According to a 2013 survey by LinkedIn, 72% of job seekers have visited a company’s career site on their mobile device. Job board sites like Indeed and Monster are seeing up to 40% of their traffic coming from mobile, and that number is expected to exceed 50% in 2014. Soon the majority of job searches will be conducted on a mobile device.
In the early days of the Internet, companies could choose to post jobs on a website, or not. When social media recruiting came of age, companies could again choose to post jobs on social media sites, or not. But mobile is different. Mobile is a choice the job seeker has made. Companies need to have a mobile recruiting presence because job seekers are increasingly using their smartphones and tablets to research opportunities. So the only question that remains is: What kind of mobile experience will a company offer?
An effective mobile recruiting strategy is more than just a mobile-friendly application form. Mobile is increasingly becoming the first experience a job seeker has with an employer, so the opportunity to engage them is critically important. That first impression can either draw a candidate in or it can be a roadblock to a candidate’s experience.
“Capturing the attention and interest of a job seeker is the first goal of a mobile career site,” says Ed Newman, Vice President of Strategy for iMomentous, a mobile recruiting solution provider. “The mobile experience needs to engage candidates with compelling content, videos, photos, and social media that showcases the employer brand. The application is just the tip of the iceberg.”
There are three things that companies should be doing right now:
1. Create a mobile-optimized career site. Nothing frustrates smartphone users more than a website built for the desktop that doesn’t work well on mobile.
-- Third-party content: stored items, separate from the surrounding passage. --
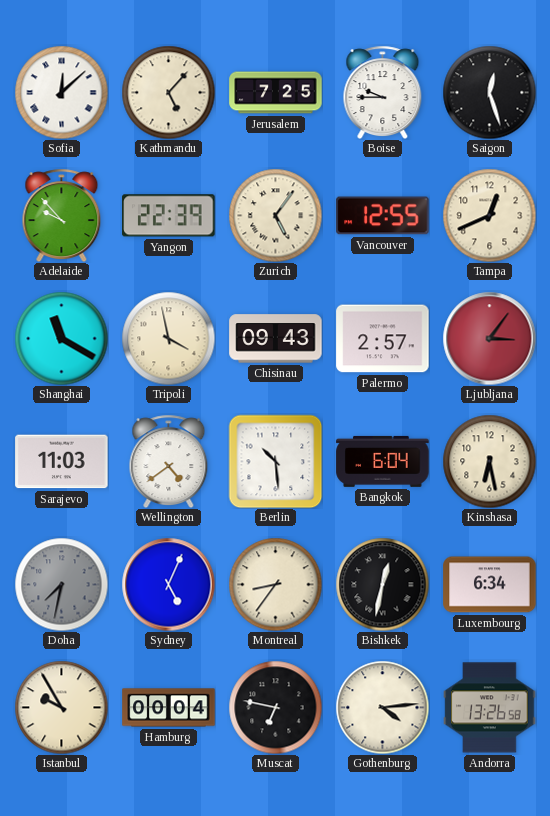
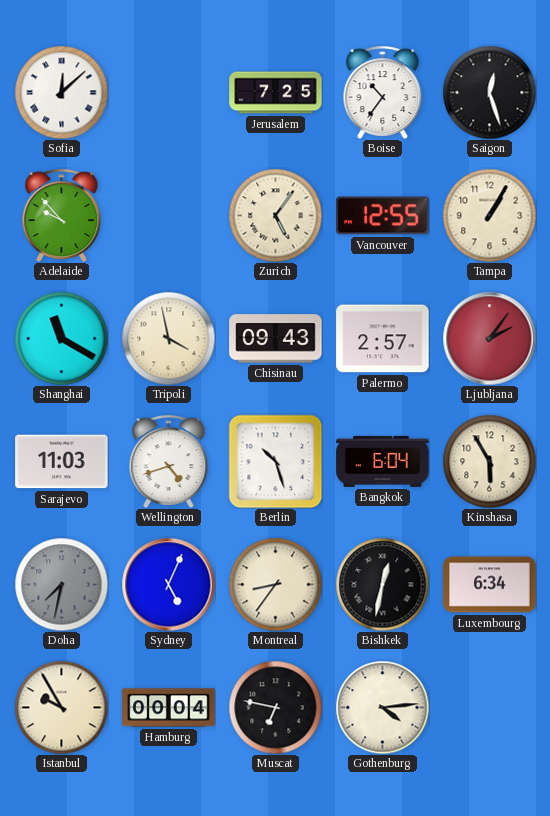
Kathmandu: 5:07 -> none
Boise: 9:45 -> 10:36
Yangon: 22:39 -> none
Tampa: 12:41 -> 1:05
Ljubljana: 3:06 -> 2:06
Wellington: 4:39 -> 4:42
Berlin: 10:29 -> 10:27
Kinshasa: 6:28 -> 5:55
Andorra: 13:26 -> none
Firms like iMomentous can help transform a traditional careers page into a mobile-friendly layout with content appropriate for a 4-inch screen. “That first impression makes all the difference,” says Newman.
2. Utilize social media channels like LinkedIn, Twitter and Facebook, as well as job boards to drive traffic to a mobile careers page. Job seekers are already using smartphones and apps to search for jobs and research companies, so providing a mobile destination should be central to any recruiting strategy. QR codes, short URLs, and SMS keywords are also great tools to direct job seekers directly to the mobile site at career fairs and on-campus recruiting events.
3. Streamline and “mobilize” the job application. According to Mr. Newman, “The application should take no more than 5 minutes to complete on mobile. Capture just the required fields for a valid application and solicit additional information from candidates in subsequent steps.” Candidates can submit a LinkedIn profile or upload a résumé from cloud services like Microsoft OneDrive (formerly SkyDrive), Google Drive, Dropbox, or Evernote.
Mobile recruiting has become the go-to channel for job seekers to explore new opportunities. Focusing on candidate engagement and the user experience is the key to driving successful applications. Companies that embrace this new channel will get more mileage out of their recruitment dollars and position themselves as the employer of choice for today’s top candidates.